● **EXERCISE DETAILS**:
Return every line below exactly, without dropping any.

● **Stored data entries**:
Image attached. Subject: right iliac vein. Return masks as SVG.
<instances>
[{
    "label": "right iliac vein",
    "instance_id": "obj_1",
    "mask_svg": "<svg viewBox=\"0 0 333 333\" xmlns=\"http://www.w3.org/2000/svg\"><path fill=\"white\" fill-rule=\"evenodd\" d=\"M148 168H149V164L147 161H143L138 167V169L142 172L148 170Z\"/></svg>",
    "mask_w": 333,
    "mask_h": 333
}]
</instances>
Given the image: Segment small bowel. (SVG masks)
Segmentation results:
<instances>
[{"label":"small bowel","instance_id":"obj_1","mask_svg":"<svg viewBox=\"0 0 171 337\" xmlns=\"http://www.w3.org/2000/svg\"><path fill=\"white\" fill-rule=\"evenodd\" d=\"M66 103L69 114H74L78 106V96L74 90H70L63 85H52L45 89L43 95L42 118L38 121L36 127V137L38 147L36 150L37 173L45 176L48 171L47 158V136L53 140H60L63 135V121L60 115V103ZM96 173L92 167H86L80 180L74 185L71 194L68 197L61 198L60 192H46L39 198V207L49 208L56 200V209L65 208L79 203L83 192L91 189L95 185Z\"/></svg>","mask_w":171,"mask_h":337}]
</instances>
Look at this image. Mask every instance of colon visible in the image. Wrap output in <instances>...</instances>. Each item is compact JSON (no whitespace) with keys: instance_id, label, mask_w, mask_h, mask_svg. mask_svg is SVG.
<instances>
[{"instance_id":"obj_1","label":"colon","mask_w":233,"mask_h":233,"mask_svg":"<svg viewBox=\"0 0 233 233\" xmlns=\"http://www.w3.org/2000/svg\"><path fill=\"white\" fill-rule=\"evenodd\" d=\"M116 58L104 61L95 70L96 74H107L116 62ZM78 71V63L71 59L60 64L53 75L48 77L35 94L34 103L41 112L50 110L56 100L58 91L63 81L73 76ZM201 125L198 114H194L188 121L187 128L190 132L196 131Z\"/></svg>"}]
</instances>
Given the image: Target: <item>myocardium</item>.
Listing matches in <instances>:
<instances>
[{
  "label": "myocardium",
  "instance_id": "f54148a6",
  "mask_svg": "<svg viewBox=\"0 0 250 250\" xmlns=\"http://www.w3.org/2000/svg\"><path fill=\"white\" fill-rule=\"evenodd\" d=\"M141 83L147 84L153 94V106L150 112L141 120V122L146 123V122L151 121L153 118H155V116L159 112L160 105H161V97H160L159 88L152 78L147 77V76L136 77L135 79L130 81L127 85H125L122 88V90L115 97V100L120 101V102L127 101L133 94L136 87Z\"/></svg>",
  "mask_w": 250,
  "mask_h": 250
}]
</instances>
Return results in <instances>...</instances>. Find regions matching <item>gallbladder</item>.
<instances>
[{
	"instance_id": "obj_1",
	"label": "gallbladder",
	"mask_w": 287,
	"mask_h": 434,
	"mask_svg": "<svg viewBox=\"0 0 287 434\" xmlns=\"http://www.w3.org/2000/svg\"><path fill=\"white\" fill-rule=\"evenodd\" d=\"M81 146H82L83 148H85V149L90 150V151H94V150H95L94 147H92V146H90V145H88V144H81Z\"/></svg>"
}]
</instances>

● **ANSWER BOX**:
Image attached. Subject: right iliac vein. Return masks as SVG.
<instances>
[{
    "label": "right iliac vein",
    "instance_id": "obj_1",
    "mask_svg": "<svg viewBox=\"0 0 333 333\" xmlns=\"http://www.w3.org/2000/svg\"><path fill=\"white\" fill-rule=\"evenodd\" d=\"M148 168H149V164L147 161H143L138 167V169L142 172L148 170Z\"/></svg>",
    "mask_w": 333,
    "mask_h": 333
}]
</instances>
Given the image: Segment small bowel. (SVG masks)
Segmentation results:
<instances>
[{"label":"small bowel","instance_id":"obj_1","mask_svg":"<svg viewBox=\"0 0 171 337\" xmlns=\"http://www.w3.org/2000/svg\"><path fill=\"white\" fill-rule=\"evenodd\" d=\"M66 103L69 114H74L78 106V96L74 90H70L63 85H52L45 89L43 95L42 118L38 121L36 127V137L38 147L36 150L37 173L45 176L48 171L47 158V136L53 140H60L63 135V121L60 115V103ZM96 173L92 167H86L80 180L74 185L71 194L68 197L61 198L60 192H46L39 198V207L49 208L56 200V209L65 208L79 203L83 192L91 189L95 185Z\"/></svg>","mask_w":171,"mask_h":337}]
</instances>
Look at this image. Mask every instance of colon visible in the image. Wrap output in <instances>...</instances>. Each item is compact JSON (no whitespace) with keys: instance_id, label, mask_w, mask_h, mask_svg. mask_svg is SVG.
<instances>
[{"instance_id":"obj_1","label":"colon","mask_w":233,"mask_h":233,"mask_svg":"<svg viewBox=\"0 0 233 233\" xmlns=\"http://www.w3.org/2000/svg\"><path fill=\"white\" fill-rule=\"evenodd\" d=\"M116 58L104 61L95 70L96 74H107L116 62ZM78 71V63L71 59L60 64L53 75L48 77L35 94L34 103L41 112L50 110L56 100L58 91L63 81L73 76ZM201 125L198 114H194L188 121L187 128L190 132L196 131Z\"/></svg>"}]
</instances>
Given the image: Target: <item>myocardium</item>.
Listing matches in <instances>:
<instances>
[{
  "label": "myocardium",
  "instance_id": "f54148a6",
  "mask_svg": "<svg viewBox=\"0 0 250 250\" xmlns=\"http://www.w3.org/2000/svg\"><path fill=\"white\" fill-rule=\"evenodd\" d=\"M141 83L147 84L153 94V106L150 112L141 120V122L146 123V122L151 121L153 118H155V116L159 112L160 105H161V97H160L159 88L152 78L147 77V76L136 77L135 79L130 81L127 85H125L122 88V90L115 97V100L120 101V102L127 101L133 94L136 87Z\"/></svg>",
  "mask_w": 250,
  "mask_h": 250
}]
</instances>
Return results in <instances>...</instances>. Find regions matching <item>gallbladder</item>.
<instances>
[{
	"instance_id": "obj_1",
	"label": "gallbladder",
	"mask_w": 287,
	"mask_h": 434,
	"mask_svg": "<svg viewBox=\"0 0 287 434\" xmlns=\"http://www.w3.org/2000/svg\"><path fill=\"white\" fill-rule=\"evenodd\" d=\"M81 146H82L83 148H85V149L90 150V151H94V150H95L94 147H92V146H90V145H88V144H81Z\"/></svg>"
}]
</instances>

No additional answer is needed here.